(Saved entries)
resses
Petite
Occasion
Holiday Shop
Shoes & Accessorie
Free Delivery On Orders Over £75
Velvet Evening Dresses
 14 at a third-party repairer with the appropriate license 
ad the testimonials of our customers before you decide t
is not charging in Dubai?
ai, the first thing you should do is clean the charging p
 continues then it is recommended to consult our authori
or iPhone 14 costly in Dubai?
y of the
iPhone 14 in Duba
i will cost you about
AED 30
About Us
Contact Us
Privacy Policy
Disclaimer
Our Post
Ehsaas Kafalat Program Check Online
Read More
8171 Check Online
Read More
---
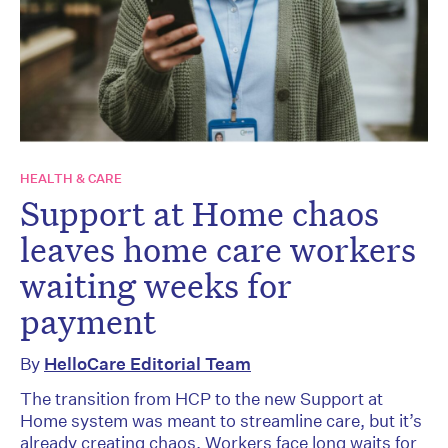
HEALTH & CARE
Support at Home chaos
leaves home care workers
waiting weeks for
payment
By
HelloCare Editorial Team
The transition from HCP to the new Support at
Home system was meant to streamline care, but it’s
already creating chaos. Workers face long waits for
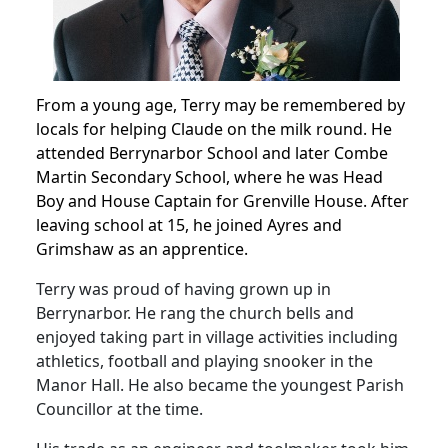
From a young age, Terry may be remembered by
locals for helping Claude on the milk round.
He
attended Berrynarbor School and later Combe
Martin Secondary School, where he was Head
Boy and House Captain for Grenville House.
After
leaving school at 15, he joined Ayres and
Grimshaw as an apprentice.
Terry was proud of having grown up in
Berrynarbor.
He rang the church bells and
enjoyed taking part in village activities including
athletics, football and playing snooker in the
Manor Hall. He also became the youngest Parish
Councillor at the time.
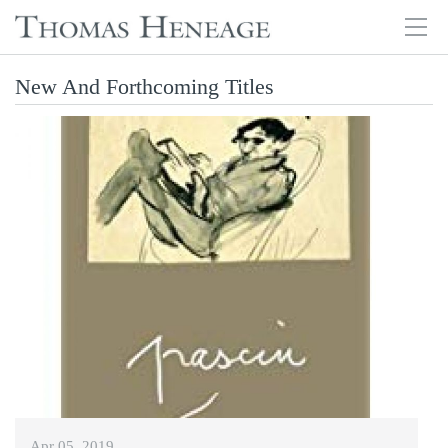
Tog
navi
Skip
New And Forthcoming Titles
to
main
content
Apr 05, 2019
* * *
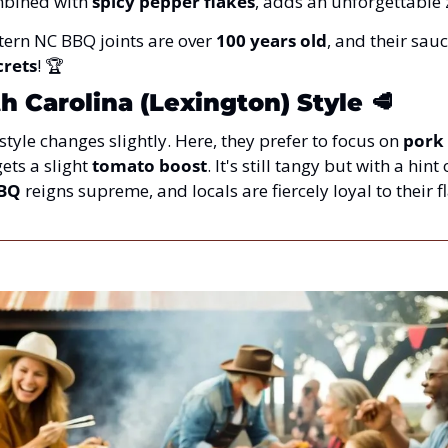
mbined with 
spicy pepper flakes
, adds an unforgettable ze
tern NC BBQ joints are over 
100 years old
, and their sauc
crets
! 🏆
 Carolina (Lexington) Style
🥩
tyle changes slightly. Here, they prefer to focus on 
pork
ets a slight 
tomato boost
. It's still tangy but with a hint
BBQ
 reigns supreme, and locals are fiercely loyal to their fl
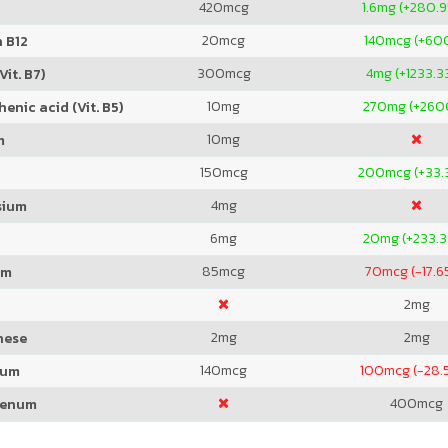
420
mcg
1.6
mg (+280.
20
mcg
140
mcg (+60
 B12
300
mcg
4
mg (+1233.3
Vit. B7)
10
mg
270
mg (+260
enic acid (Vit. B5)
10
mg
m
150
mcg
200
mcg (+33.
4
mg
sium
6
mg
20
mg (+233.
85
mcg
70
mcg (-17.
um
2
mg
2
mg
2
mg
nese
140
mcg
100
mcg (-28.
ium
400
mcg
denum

ASSIGNED TASK
If a line in the records contains the word "iPhone", copy it out.

WRITTEN SOLUTION
or iPhone 14 costly in Dubai?
iPhone 14 in Duba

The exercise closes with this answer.